Но он знал, что Ууламетс хочет утопить его. И он не собирался
вставать, во всяком случае не больше, чем собирался бы опустить свою
голову за борт, где водяной мог схватить ее.
- Может быть, ты хочешь есть? - спросил его Саша, глядя в темную
воду.
Нет. Уж чего-чего, а есть он не хотел вполне определенно.
Саша встал и пошатываясь прошел на корму, придерживаясь за веревки и
едва не падая на последних шагах, в то время как Петр наблюдал за ним,
по-прежнему вцепившись в поручни. Можно было предположить, что Саша
проделал этот нелегкий путь на корму с одной единственной целью:
поговорить со стариком... об ужине.
Или о том, чтобы сделать остановку. Петр вполне искренне надеялся на
это.
И ему даже показалось, что Ууламетс начал разговаривать с мальчиком:
он не мог точно видеть этого со своего места, если бы даже и нагнулся. Но
вот Саша заковылял назад, теперь к низкой палубной надстройке, где они
хранили свои припасы, а затем проделал рискованный путь назад, к Ууламетсу
и его дочери, держа в руках еду и питье. Наконец он оставил их и пошел,
спотыкаясь и подвергаясь все той же опасности, но теперь уже на нос лодки,
по-прежнему держа в руках кувшин и еду.
Петр подхватил его и с трудом усадил рядом с собой на дощатую палубу.
- Мы остановимся перед наступлением темноты, - сказал Саша.
Слава Богу, подумал Петр.
Саша протянул ему принесенный кувшин и сушеные ягоды.
Но сейчас он не хотел даже этого.
Нет, ради Бога, только не это.
Неожиданно лодка сильно закачалась. Саша ухватился за ногу Петра и
успел подхватить кувшин, прежде, чем он мог соскользнуть с палубы.
У него еще хватало безрассудства усмехнуться.
Петр нахмурился, сжал зубы и еще сильнее вцепился в поручни. Ветер
усилился, посвистывая меж натянутых снастей и заставляя скрипеть и трещать
все деревянные части старой посудины. Водяные брызги поднимались вверх,
образуя легкую мглу, которая сверкающим блеском покрывала поручни и
приятно холодила одну сторону его лица. Так продолжалось некоторое время,
пока солнце не начало опускаться, превращая водяную пыль в золотистое
облако... пока с ужасающим треском парус не порвался пополам, и палуба
заходила ходуном, а канат лопнул как простая бечевка, и его концы
просвистел над их головами.
Петр схватил Сашу, все еще напрасно пытающегося удержать кувшин,
который теперь заскользил по палубе. В следующий момент извивающийся конец
оборванного каната, обвился вокруг него, словно умирающая змея, а
порванный парус развевался и потрескивал над ними.
Лодка двигалась теперь сама по себе, мечась из стороны в сторону,
словно пьяная, но все еще чуть-чуть управлялась остатками болтающейся на
мачте парусины, плавно скользя по направлению к темному плохо различимому
берегу.
- Мне очень не нравится это, - едва слышно пробормотал Петр, как
только лодка и берег начали сближаться. Деревья надвигались на них
огромной темной массой, и выступающие ветки уже задевали их лица.

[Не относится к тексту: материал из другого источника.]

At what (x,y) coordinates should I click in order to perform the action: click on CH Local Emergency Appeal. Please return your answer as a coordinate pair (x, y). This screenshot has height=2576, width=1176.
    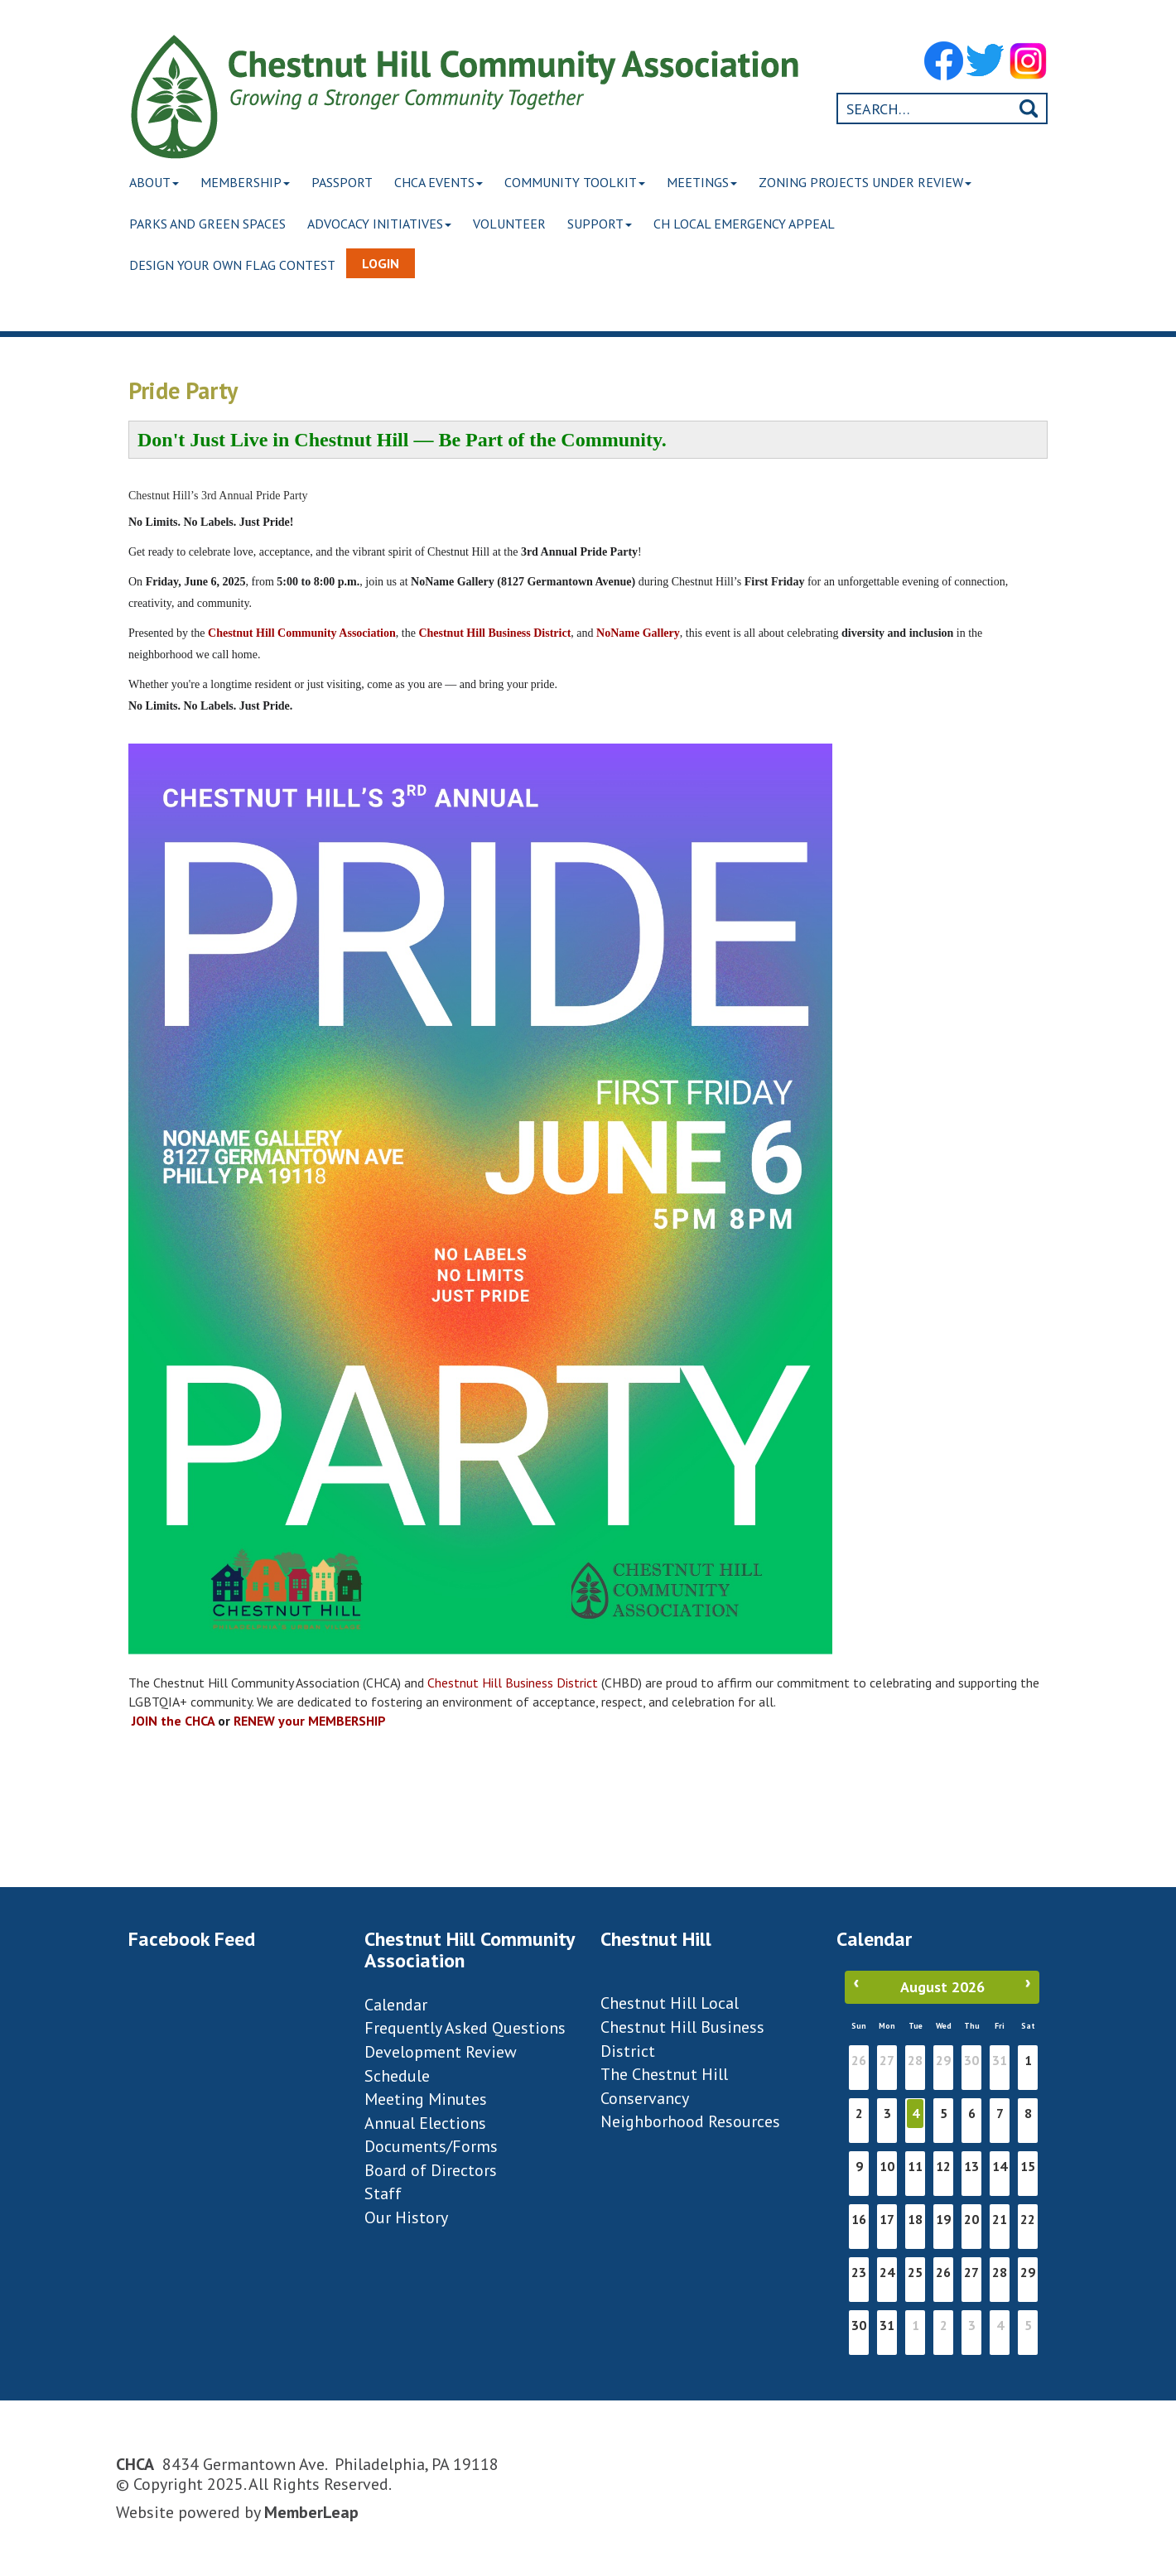     Looking at the image, I should click on (759, 223).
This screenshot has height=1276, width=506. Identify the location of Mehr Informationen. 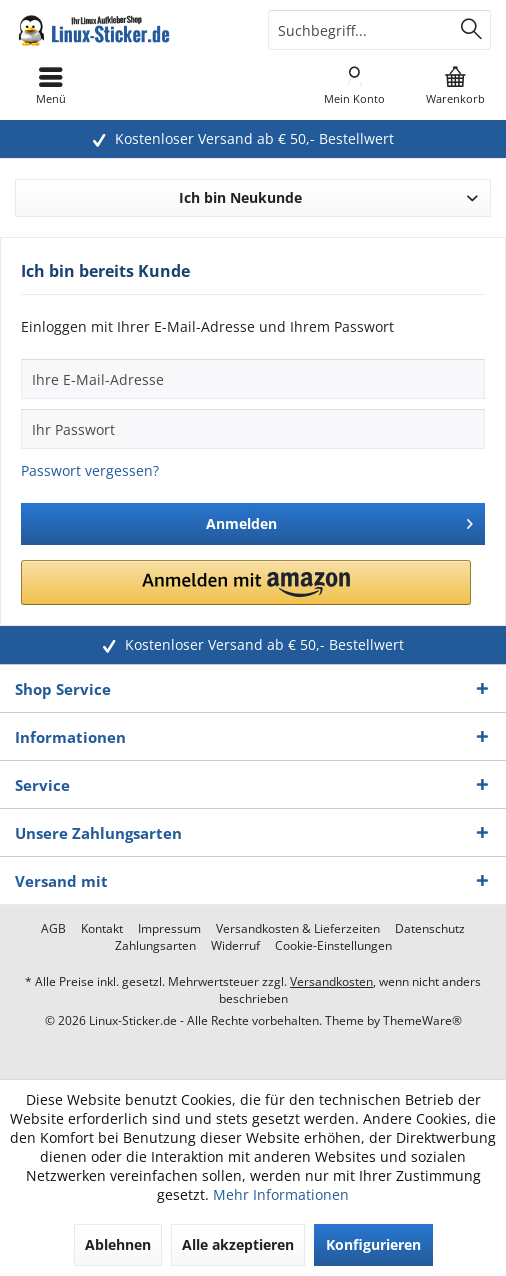 (281, 1194).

Он нагнулся, прикрывая собой Сашу, продолжая одной рукой держаться за
поручень, пока лодка, задевая дном о песок, продвигалась вперед, а
огромные сучья нависали над самым ее носом, больно ударяя их ветками.
Медленно покачиваясь, лодка приставала к берегу, и все новые и новые
ветки накрывали их с правой стороны.
Наконец она встала, оставляя пузырящийся след на воде, и в тот же
момент Ууламетс закричал с кормы:
- Дураки! Отвязывайте канаты! Опускайте парус! Поторопитесь! Петр
спотыкаясь и пошатываясь встал на ноги и начал отвязывать канат, проклиная
все на свете, в то время как Саша пытался помочь ему ослабить узел.
Наконец вдвоем им удалось снять перекладину. Рваный парус свалился на них
в тот момент, когда лодка всем бортом врезалась в нависающие ветки.
- Чудесное местечко, - заметил Петр, когда Ууламетс уже приказывал им
закрепить лодку около деревьев. Петр все еще чувствовал дрожь в коленях,
когда пересекал ненавистную палубу. И в тот момент, когда он крепко
ухватился за тоненькую веточку, то мгновенно ощутил глубокое облегчение от
долгожданного соединения с землей. Он немедленно набросил швартовочный
канат на самый толстый сук и как можно туже затянул на нем узел.
Но глубокий мрак среди деревьев заставил его глядеть в ту сторону,
где над поблескивающей водой еще брезжил сумеречный свет уходящего дня и
где с кормы лодки доносилась человеческая речь: это Ууламетс резким
голосом давал наставления Саше как правильно завязывать узел и предлагал
Ивешке не мешкая разобраться в их запасах и готовить ужин...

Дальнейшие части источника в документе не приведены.